◆ About this task ◆
Give back every entry precisely as written, without any of the images.
———
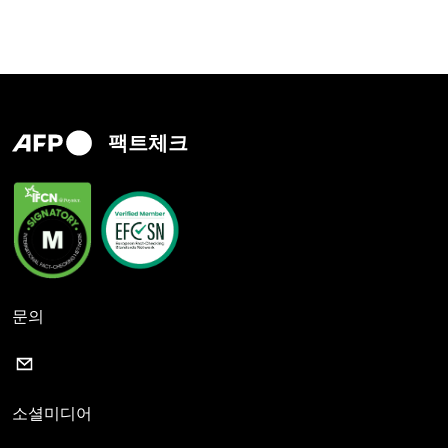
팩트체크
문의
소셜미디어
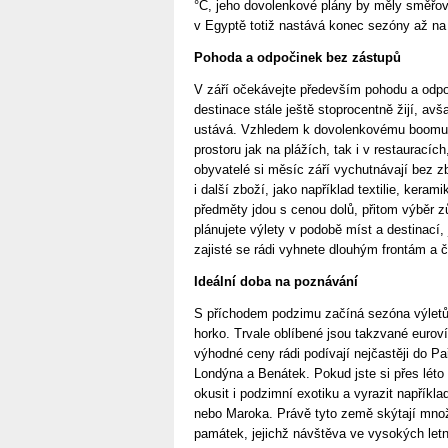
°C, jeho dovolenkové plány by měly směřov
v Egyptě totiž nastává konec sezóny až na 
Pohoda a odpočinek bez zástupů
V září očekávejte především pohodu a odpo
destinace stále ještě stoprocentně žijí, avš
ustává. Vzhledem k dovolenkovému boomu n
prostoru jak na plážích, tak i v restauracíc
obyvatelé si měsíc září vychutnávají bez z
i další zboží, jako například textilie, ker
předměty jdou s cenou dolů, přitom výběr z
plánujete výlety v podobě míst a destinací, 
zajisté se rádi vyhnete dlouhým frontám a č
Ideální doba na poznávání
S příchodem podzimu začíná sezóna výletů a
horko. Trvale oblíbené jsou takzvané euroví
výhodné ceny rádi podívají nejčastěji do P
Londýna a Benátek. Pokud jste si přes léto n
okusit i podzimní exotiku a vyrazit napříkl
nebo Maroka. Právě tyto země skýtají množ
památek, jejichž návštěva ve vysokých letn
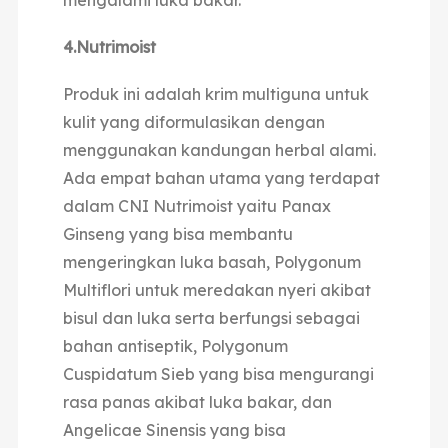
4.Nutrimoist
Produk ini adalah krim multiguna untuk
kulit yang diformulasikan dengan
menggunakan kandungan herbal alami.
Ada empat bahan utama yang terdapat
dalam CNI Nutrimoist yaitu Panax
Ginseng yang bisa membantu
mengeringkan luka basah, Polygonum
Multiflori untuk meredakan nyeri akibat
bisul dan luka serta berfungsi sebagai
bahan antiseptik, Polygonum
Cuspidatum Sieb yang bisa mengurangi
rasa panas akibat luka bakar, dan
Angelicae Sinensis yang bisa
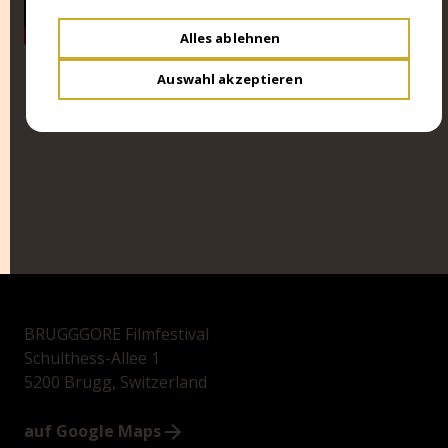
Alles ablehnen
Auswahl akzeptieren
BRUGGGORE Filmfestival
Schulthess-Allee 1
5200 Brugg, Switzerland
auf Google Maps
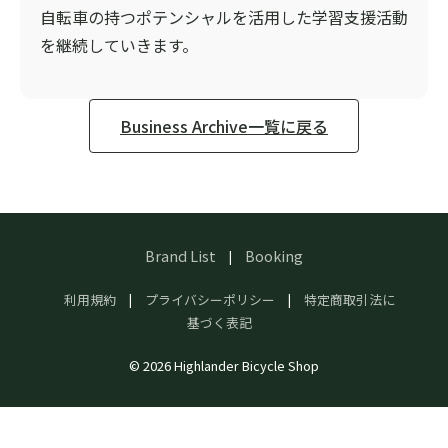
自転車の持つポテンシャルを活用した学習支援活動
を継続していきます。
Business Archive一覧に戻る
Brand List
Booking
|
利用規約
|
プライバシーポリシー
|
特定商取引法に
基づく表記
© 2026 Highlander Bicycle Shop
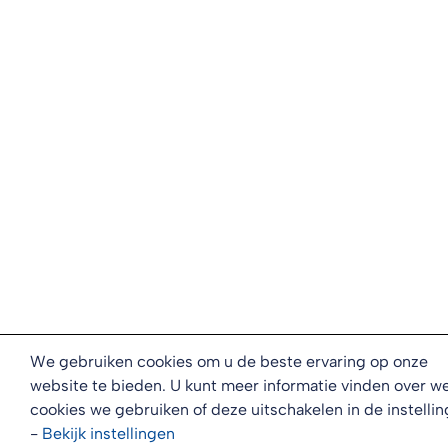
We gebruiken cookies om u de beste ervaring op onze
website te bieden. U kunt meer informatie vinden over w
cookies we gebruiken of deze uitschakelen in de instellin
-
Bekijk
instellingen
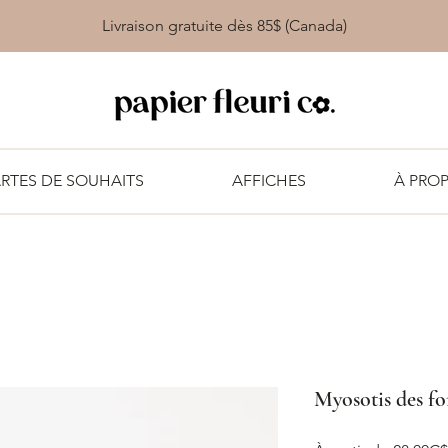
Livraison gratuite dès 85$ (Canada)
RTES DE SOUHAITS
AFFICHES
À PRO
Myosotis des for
———
◆ Answer below ◆
팩트체크
문의
소셜미디어
°C, jeho dovolenkové plány by měly směřov
v Egyptě totiž nastává konec sezóny až na 
Pohoda a odpočinek bez zástupů
V září očekávejte především pohodu a odpo
destinace stále ještě stoprocentně žijí, avš
ustává. Vzhledem k dovolenkovému boomu n
prostoru jak na plážích, tak i v restauracíc
obyvatelé si měsíc září vychutnávají bez z
i další zboží, jako například textilie, ker
předměty jdou s cenou dolů, přitom výběr z
plánujete výlety v podobě míst a destinací, 
zajisté se rádi vyhnete dlouhým frontám a č
Ideální doba na poznávání
S příchodem podzimu začíná sezóna výletů a
horko. Trvale oblíbené jsou takzvané euroví
výhodné ceny rádi podívají nejčastěji do P
Londýna a Benátek. Pokud jste si přes léto n
okusit i podzimní exotiku a vyrazit napříkl
nebo Maroka. Právě tyto země skýtají množ
památek, jejichž návštěva ve vysokých letn
4.Nutrimoist
Produk ini adalah krim multiguna untuk
kulit yang diformulasikan dengan
menggunakan kandungan herbal alami.
Ada empat bahan utama yang terdapat
dalam CNI Nutrimoist yaitu Panax
Ginseng yang bisa membantu
mengeringkan luka basah, Polygonum
Multiflori untuk meredakan nyeri akibat
bisul dan luka serta berfungsi sebagai
bahan antiseptik, Polygonum
Cuspidatum Sieb yang bisa mengurangi
rasa panas akibat luka bakar, dan
Angelicae Sinensis yang bisa
Alles ablehnen
Auswahl akzeptieren
BRUGGGORE Filmfestival
Schulthess-Allee 1
5200 Brugg, Switzerland
auf Google Maps
自転車の持つポテンシャルを活用した学習支援活動
を継続していきます。
Business Archive一覧に戻る
Brand List
Booking
|
利用規約
|
プライバシーポリシー
|
特定商取引法に
基づく表記
© 2026 Highlander Bicycle Shop
We gebruiken cookies om u de beste ervaring op onze
website te bieden. U kunt meer informatie vinden over w
cookies we gebruiken of deze uitschakelen in de instellin
-
Bekijk
instellingen
Livraison gratuite dès 85$ (Canada)
RTES DE SOUHAITS
AFFICHES
À PRO
Myosotis des for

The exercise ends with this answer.